=Paper=
{{Paper
|id=Vol-1987/paper9
|storemode=property
|title=About One Control Problem with Incomplete Information
|pdfUrl=https://ceur-ws.org/Vol-1987/paper9.pdf
|volume=Vol-1987
|authors=Boris I. Ananyev
}}
==About One Control Problem with Incomplete Information==
https://ceur-ws.org/Vol-1987/paper9.pdf
About One Control Problem with Incomplete
Information
Boris I. Ananyev
N.N. Krasovskii Institute of Mathematics and Mechanics UB of RAS
Kovalevskaya str. 16,
620990 Yekaterinburg, Russia.
abi@imm.uran.ru
Abstract
A linear control system describing the deviation from a rated trajec-
tory is considered. The state vector is unobserved and the controller
can watch only an output with disturbances constrained in LQ-norm.
Using the theory of guaranteed estimation, the controller (1st player)
builds informational sets and tries to minimize the payoff functional
depending of the informational set at the end of observation process.
The second player (an opponent) choosing the disturbances intends to
prevent the controller and tries to maximize the functional. The situa-
tion is reduced to a differential game with complete information where
the players are used the positional strategies depending on parameters
of informational sets. An example with a flying vehicle is examined.
1 Introduction
We use the theory of guaranteed estimation [Kurzhanski & Varaiya, 2014] and give a generalization for the case
with integral constraints. As the result of the solution we obtain the differential equations describing the evolution
of the informational sets. With the help of these equations the differential game with complete information is
formulated. To solve this we use the theory of positional differential games [Krasovskii, 1985, Lokshin, 1992,
Souganidis, 1985, Souganidis, 1999, Subbotin, 1999]. The existence of an optimal strategy is established and a
method of construction is suggested. It is established that the differential game has a value and a saddle point.
Another approach to the problem under consideration is suggested in [Ananyev, 2017]. Observations’ control
problems were considered in [Ananiev, 2011, Ananyev, 2012].

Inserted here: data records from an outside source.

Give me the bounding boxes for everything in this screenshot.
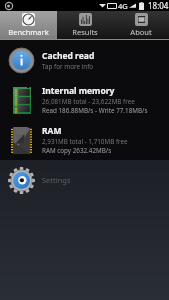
staticText: About (130, 27, 152, 37)
staticText: RAM (42, 125, 62, 137)
staticText: 18:04 (148, 0, 169, 11)
staticText: Internal memory (42, 85, 115, 97)
staticText: Cached read (42, 50, 95, 62)
button[interactable]: Internal memory (0, 80, 169, 120)
other: Settings (8, 167, 35, 194)
other: Info (9, 48, 34, 73)
staticText: 2,931MB total - 1,710MB free (42, 137, 128, 146)
staticText: Results (72, 27, 98, 37)
staticText: 4G (118, 1, 128, 11)
staticText: Read 186.88MB/s - Write 77.18MB/s (42, 106, 148, 115)
staticText: RAM copy 2632.42MB/s (42, 146, 112, 155)
staticText: Benchmark (8, 27, 49, 37)
button[interactable]: About (113, 11, 169, 39)
button[interactable]: Info (0, 40, 169, 80)
button[interactable]: Settings (0, 160, 169, 200)
button[interactable]: RAM (0, 120, 169, 160)
button[interactable]: Benchmark (0, 11, 57, 39)
staticText: Tap for more info (42, 62, 94, 71)
staticText: 26,081MB total - 23,622MB free (42, 97, 135, 106)
staticText: Settings (42, 175, 71, 185)
button[interactable]: Results (57, 11, 113, 39)
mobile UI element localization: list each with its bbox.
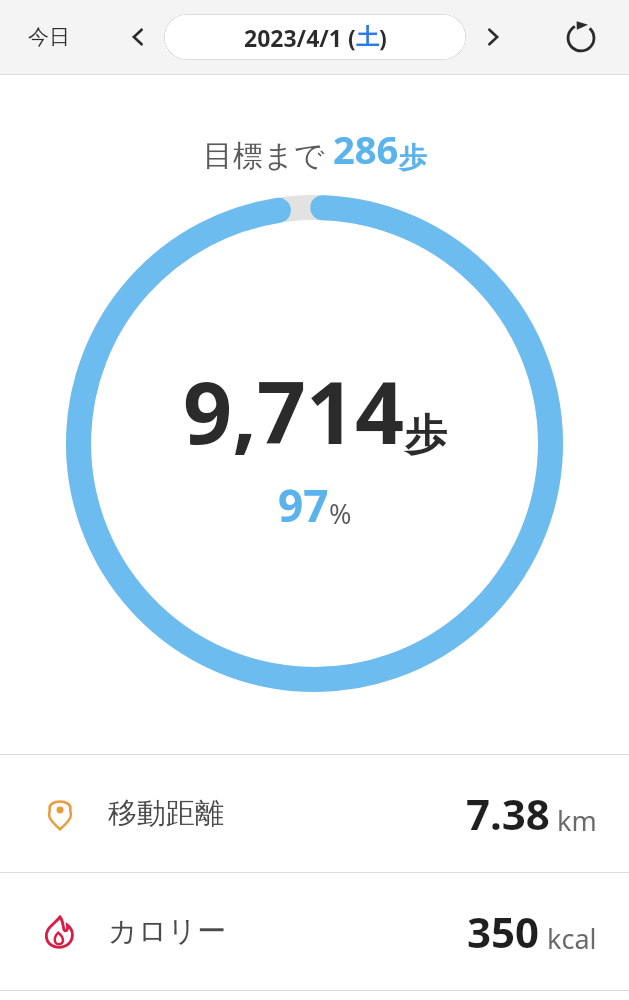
- staticText: 今日: [28, 24, 70, 50]
- staticText: km: [557, 802, 597, 839]
- button[interactable]: Next day: [473, 17, 513, 57]
- staticText: 97: [278, 475, 329, 535]
- staticText: 歩: [405, 409, 447, 462]
- staticText: 9,714: [183, 352, 405, 469]
- staticText: 2023/4/1 (: [244, 22, 356, 53]
- button[interactable]: カロリー: [0, 873, 629, 990]
- button[interactable]: 2023/4/1 (: [164, 14, 466, 60]
- button[interactable]: Previous day: [118, 17, 158, 57]
- staticText: ): [379, 22, 387, 53]
- staticText: 土: [356, 23, 379, 52]
- button[interactable]: 今日: [20, 16, 78, 58]
- button[interactable]: 移動距離: [0, 755, 629, 872]
- button[interactable]: Refresh: [559, 15, 603, 59]
- staticText: 286: [333, 123, 399, 175]
- staticText: 7.38: [466, 785, 550, 842]
- staticText: %: [329, 495, 352, 532]
- staticText: 350: [467, 903, 540, 960]
- staticText: カロリー: [108, 913, 227, 950]
- staticText: 移動距離: [108, 795, 224, 832]
- staticText: 歩: [399, 140, 427, 175]
- staticText: 目標まで: [203, 137, 325, 175]
- staticText: kcal: [547, 920, 597, 957]
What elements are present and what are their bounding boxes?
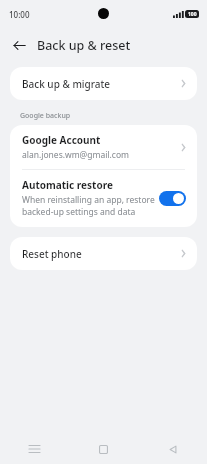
button[interactable]: Reset phone [10, 237, 197, 270]
button[interactable]: Google Account [10, 125, 197, 169]
staticText: Back up & reset [37, 37, 131, 54]
staticText: 100 [188, 11, 197, 18]
staticText: Reset phone [22, 247, 82, 261]
button[interactable]: Automatic restore [10, 170, 197, 227]
staticText: Automatic restore [22, 178, 113, 192]
staticText: Back up & migrate [22, 77, 111, 91]
staticText: Google backup [20, 111, 71, 121]
button[interactable]: Automatic restore [159, 191, 186, 206]
staticText: backed-up settings and data [22, 206, 136, 218]
button[interactable]: Back [6, 32, 32, 58]
button[interactable]: Back up & migrate [10, 67, 197, 100]
staticText: alan.jones.wm@gmail.com [22, 149, 130, 161]
staticText: When reinstalling an app, restore [22, 194, 155, 206]
button[interactable]: Back [138, 434, 207, 464]
staticText: 10:00 [9, 9, 30, 20]
button[interactable]: Home [69, 434, 138, 464]
staticText: Google Account [22, 133, 101, 147]
button[interactable]: Recent apps [0, 434, 69, 464]
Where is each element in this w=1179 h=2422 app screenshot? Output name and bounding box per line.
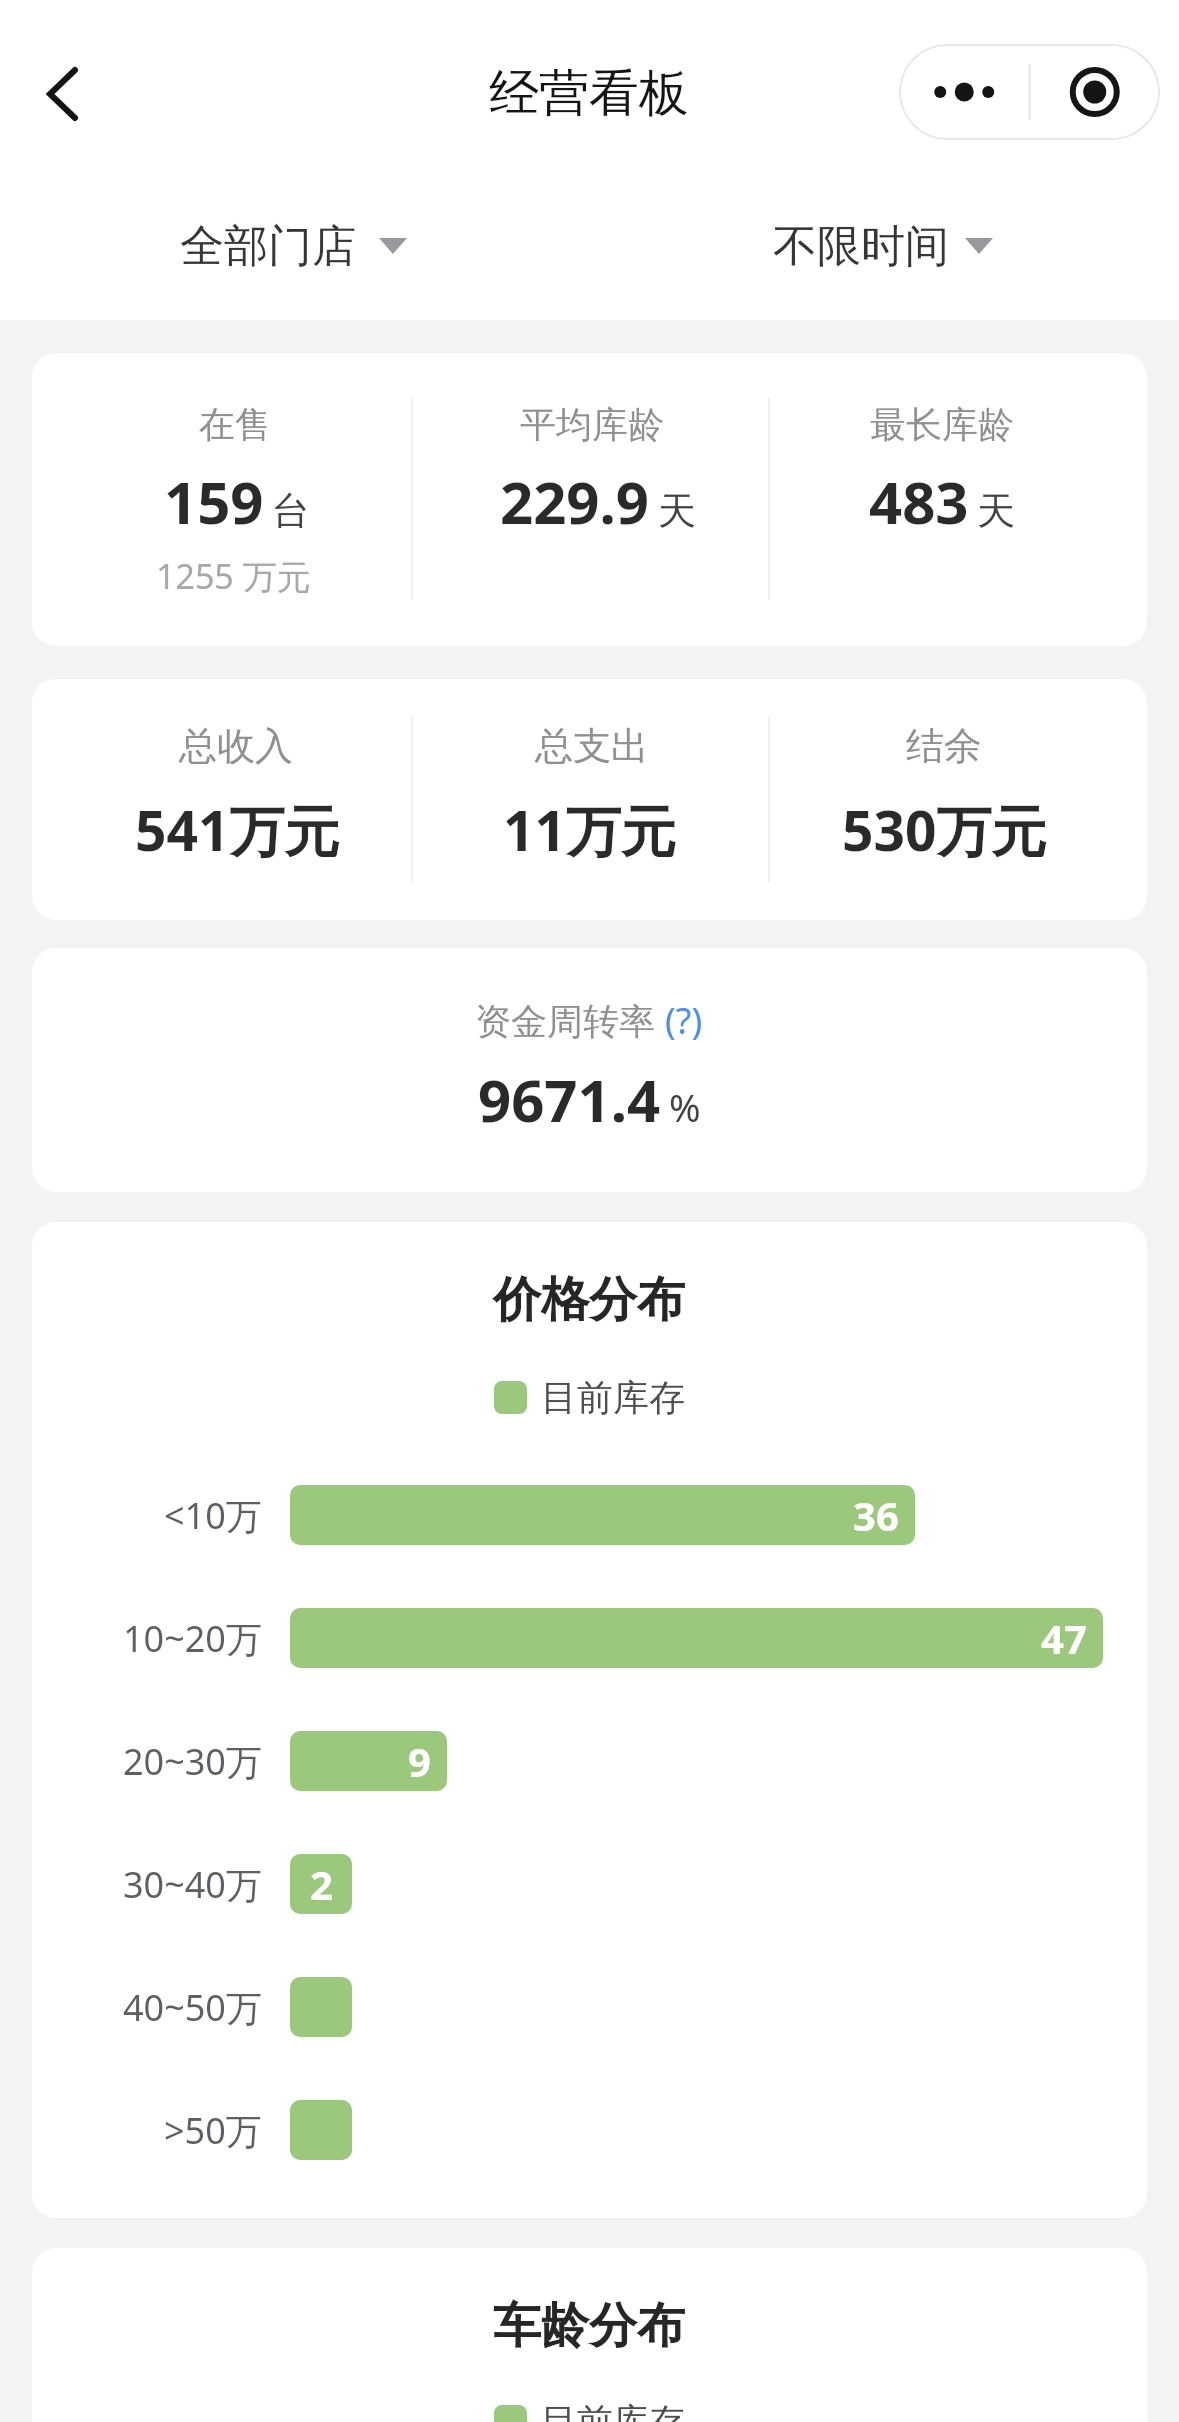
staticText: 平均库龄: [520, 402, 664, 447]
staticText: 天: [658, 487, 696, 535]
staticText: 47: [1041, 1611, 1087, 1665]
staticText: 229.9: [500, 462, 650, 541]
staticText: %: [669, 1081, 701, 1133]
staticText: 30~40万: [123, 1860, 262, 1909]
staticText: 台: [272, 487, 310, 535]
staticText: 总收入: [179, 722, 293, 770]
staticText: 541万元: [135, 792, 340, 867]
staticText: 车龄分布: [493, 2296, 685, 2356]
staticText: 20~30万: [123, 1737, 262, 1786]
staticText: <10万: [164, 1491, 262, 1540]
staticText: 530万元: [842, 792, 1047, 867]
staticText: 483: [869, 462, 969, 541]
button[interactable]: [899, 44, 1029, 140]
staticText: (?): [665, 996, 703, 1045]
staticText: 40~50万: [123, 1983, 262, 2032]
staticText: 36: [853, 1488, 899, 1542]
staticText: 价格分布: [493, 1270, 685, 1330]
staticText: 资金周转率: [475, 996, 665, 1045]
staticText: 全部门店: [180, 219, 356, 274]
staticText: 天: [977, 487, 1015, 535]
staticText: 总支出: [535, 722, 649, 770]
staticText: 9: [408, 1734, 431, 1788]
staticText: 在售: [199, 402, 271, 447]
staticText: 11万元: [503, 792, 676, 867]
staticText: 最长库龄: [870, 402, 1014, 447]
staticText: >50万: [164, 2106, 262, 2155]
button[interactable]: [620, 172, 1060, 320]
staticText: 结余: [906, 722, 982, 770]
button[interactable]: [150, 172, 590, 320]
button[interactable]: [30, 55, 110, 135]
staticText: 经营看板: [489, 62, 689, 125]
staticText: 9671.4: [478, 1060, 661, 1139]
staticText: 目前库存: [541, 2399, 685, 2422]
staticText: 目前库存: [541, 1375, 685, 1420]
button[interactable]: [1029, 44, 1160, 140]
staticText: 不限时间: [773, 219, 949, 274]
staticText: 159: [164, 462, 264, 541]
staticText: 2: [310, 1857, 333, 1911]
staticText: 1255 万元: [156, 553, 311, 599]
staticText: 10~20万: [123, 1614, 262, 1663]
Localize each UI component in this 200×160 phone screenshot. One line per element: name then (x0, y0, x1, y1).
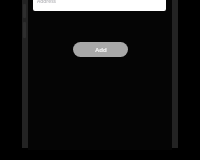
staticText: Add (95, 46, 107, 54)
staticText: Address (37, 0, 56, 5)
button[interactable]: Address (33, 0, 166, 11)
button[interactable]: Add (73, 42, 128, 57)
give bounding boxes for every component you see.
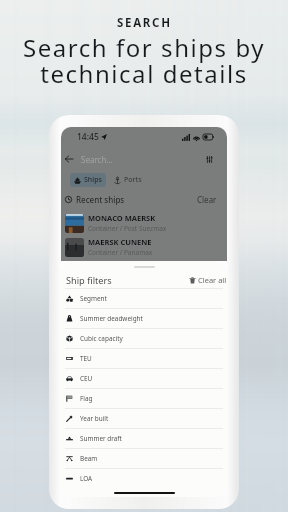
staticText: Search...: [81, 154, 113, 165]
staticText: Year built: [80, 414, 109, 423]
button[interactable]: Summer deadweight: [61, 309, 227, 328]
button[interactable]: Ports: [111, 173, 145, 187]
button[interactable]: Beam: [61, 449, 227, 468]
button[interactable]: Flag: [61, 389, 227, 408]
button[interactable]: Ships: [70, 173, 106, 187]
staticText: Container / Post Suezmax: [88, 224, 167, 233]
staticText: Recent ships: [76, 194, 125, 205]
staticText: Ships: [84, 175, 102, 185]
staticText: CEU: [80, 374, 93, 383]
button[interactable]: MONACO MAERSK: [61, 213, 227, 233]
button[interactable]: LOA: [61, 469, 227, 488]
staticText: LOA: [80, 474, 93, 483]
staticText: Summer draft: [80, 434, 122, 443]
staticText: TEU: [80, 354, 92, 363]
staticText: MAERSK CUNENE: [88, 237, 152, 247]
staticText: Container / Panamax: [88, 248, 153, 257]
button[interactable]: MAERSK CUNENE: [61, 237, 227, 257]
staticText: MONACO MAERSK: [88, 213, 156, 223]
staticText: SEARCH: [117, 15, 172, 31]
button[interactable]: TEU: [61, 349, 227, 368]
staticText: Summer deadweight: [80, 314, 143, 323]
button[interactable]: Segment: [61, 289, 227, 308]
staticText: 14:45: [77, 131, 99, 143]
button[interactable]: Cubic capacity: [61, 329, 227, 348]
button[interactable]: CEU: [61, 369, 227, 388]
staticText: Ports: [124, 175, 142, 185]
staticText: Search for ships by technical details: [0, 31, 288, 90]
button[interactable]: Clear: [197, 194, 217, 205]
button[interactable]: Filter: [203, 153, 216, 166]
button[interactable]: Clear all: [189, 273, 227, 287]
staticText: Beam: [80, 454, 98, 463]
button[interactable]: Year built: [61, 409, 227, 428]
button[interactable]: Summer draft: [61, 429, 227, 448]
button[interactable]: Back: [62, 152, 76, 166]
staticText: Segment: [80, 294, 107, 303]
staticText: Clear all: [198, 275, 227, 285]
staticText: Ship filters: [66, 274, 112, 287]
staticText: Flag: [80, 394, 93, 403]
staticText: Cubic capacity: [80, 334, 123, 343]
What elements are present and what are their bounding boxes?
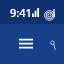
button[interactable]: Search: [50, 26, 56, 62]
button[interactable]: Menu: [8, 26, 44, 62]
staticText: 9:41: [10, 5, 32, 20]
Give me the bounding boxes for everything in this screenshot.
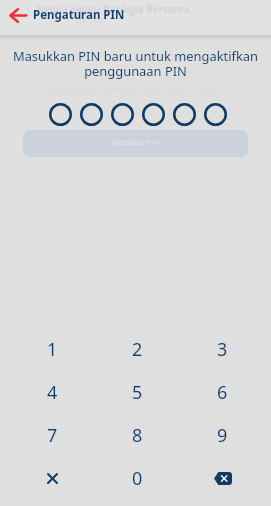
staticText: Pengaturan PIN [33,7,125,23]
staticText: 9 [217,423,228,448]
button[interactable]: 6 [180,371,265,414]
staticText: Masukkan PIN baru untuk mengaktifkan pen… [8,47,263,80]
button[interactable]: Back [5,2,31,28]
staticText: A823157 [77,16,106,26]
staticText: Kelola Selalu Bahagia Bersama [37,2,190,16]
button[interactable]: 4 [9,371,95,414]
button[interactable]: 5 [95,371,180,414]
button[interactable]: 1 [9,328,95,371]
staticText: Aktifkan PIN [112,137,160,147]
staticText: 2 [132,337,143,362]
button[interactable]: 9 [180,414,265,457]
staticText: 0 [132,466,143,491]
button[interactable]: 8 [95,414,180,457]
staticText: 8 [132,423,143,448]
button[interactable]: 7 [9,414,95,457]
staticText: 4 [47,380,58,405]
staticText: 6 [217,380,228,405]
staticText: 7 [47,423,58,448]
button[interactable]: 3 [180,328,265,371]
staticText: 1 [47,337,58,362]
staticText: 3 [217,337,228,362]
button[interactable]: Clear [9,457,95,500]
staticText: 5 [132,380,143,405]
button[interactable]: 0 [95,457,180,500]
button[interactable]: Backspace [180,457,265,500]
button[interactable]: 2 [95,328,180,371]
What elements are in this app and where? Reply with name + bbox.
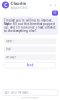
button[interactable]: Send [4, 62, 56, 68]
staticText: < [50, 2, 52, 8]
staticText: Support bot [10, 6, 28, 9]
staticText: Type your message... [4, 91, 32, 94]
staticText: C [4, 2, 7, 9]
staticText: Email [6, 48, 12, 51]
staticText: Message [6, 55, 16, 59]
staticText: Name? [6, 40, 14, 43]
staticText: i [55, 2, 56, 8]
staticText: Send [26, 63, 34, 67]
staticText: Claude can make mistakes [21, 97, 39, 98]
staticText: Claudia [10, 1, 26, 6]
staticText: Hi [54, 11, 56, 15]
button[interactable]: Info [53, 2, 58, 8]
staticText: I'm glad you're willing to improve. Mayb… [4, 19, 56, 33]
button[interactable]: Share [48, 2, 53, 8]
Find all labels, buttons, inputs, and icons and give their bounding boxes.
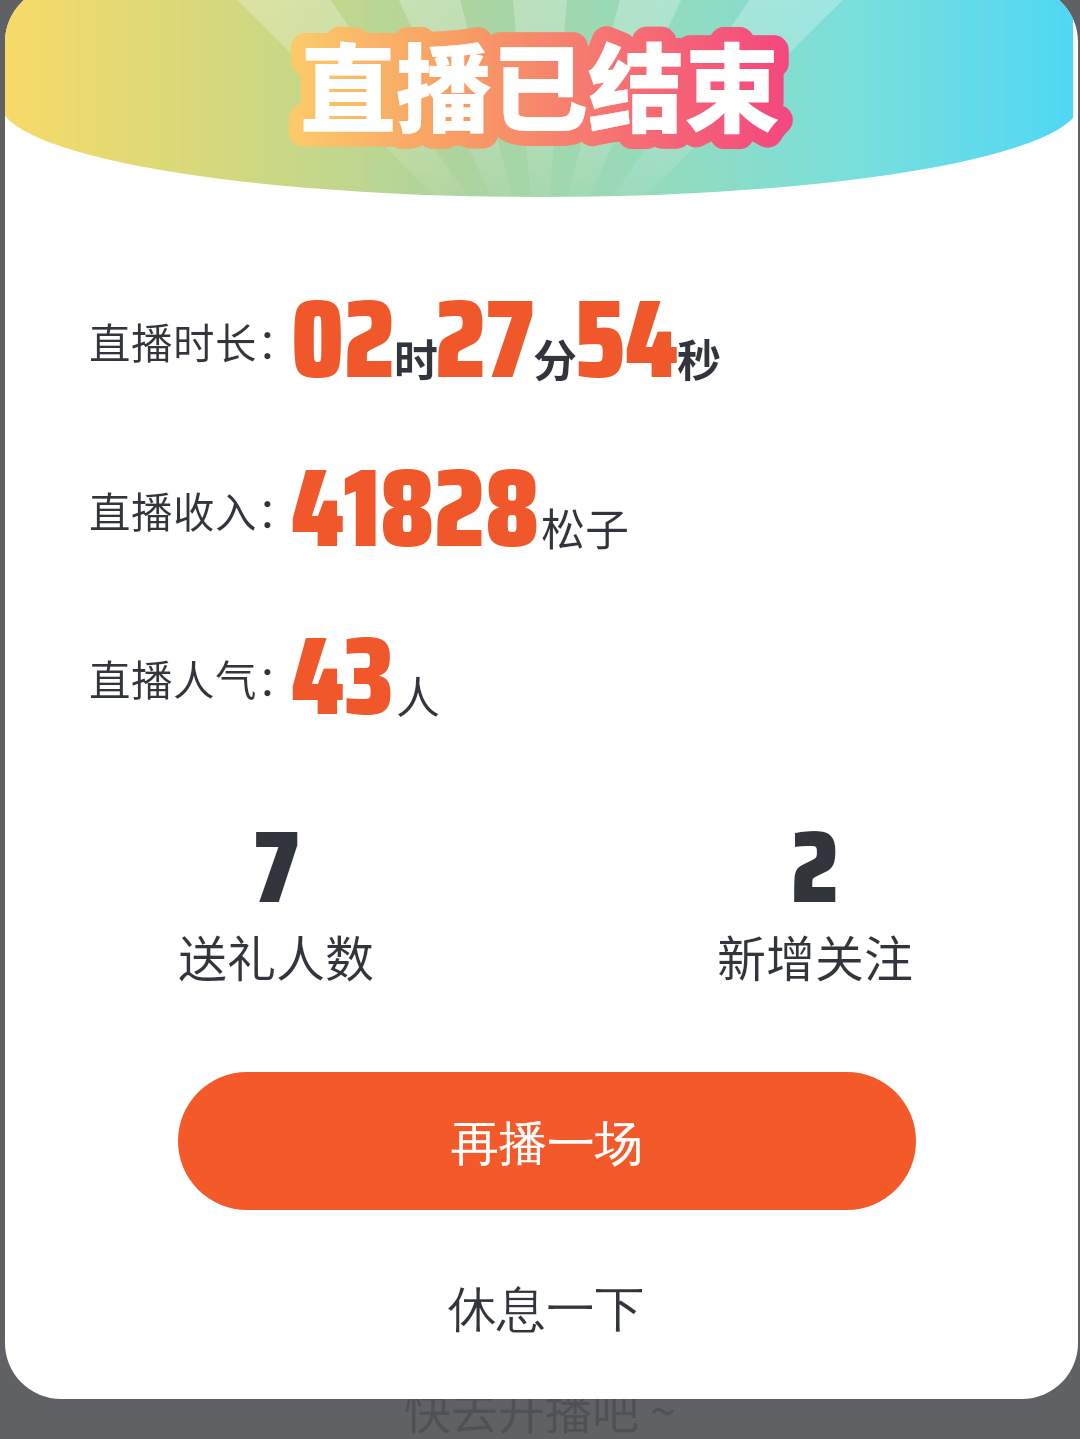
button[interactable]: 休息一下	[390, 1256, 690, 1352]
staticText: 休息一下	[448, 1279, 644, 1341]
staticText: 再播一场	[451, 1114, 643, 1174]
button[interactable]: 再播一场	[178, 1072, 916, 1210]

The paper is organized as follows. In section 2 we give the background for guaranteed estimation. Section
3 contains a formulation of the problem. In section 4 we consider a solution with the help of Hamilton-Jacobi-
Bellman-Isaacs (HJBI) equation and suggest a numerical scheme. Here we define the strategies of players and
stepwise solutions of the equations according to [Krasovskii, 1985, Subbotin, 1999]. Unfortunately, we cannot
solve the HJBI equation with unbounded functions of the 2nd player. But we avoid this temporarily introducing
the constraint on functions of the 2nd player. After that we pass to the limit and obtain the value of the game
which computed in [Lokshin, 1992] by other way. Section 5 is devoted to an example.
Copyright ⃝
c by the paper’s authors. Copying permitted for private and academic purposes.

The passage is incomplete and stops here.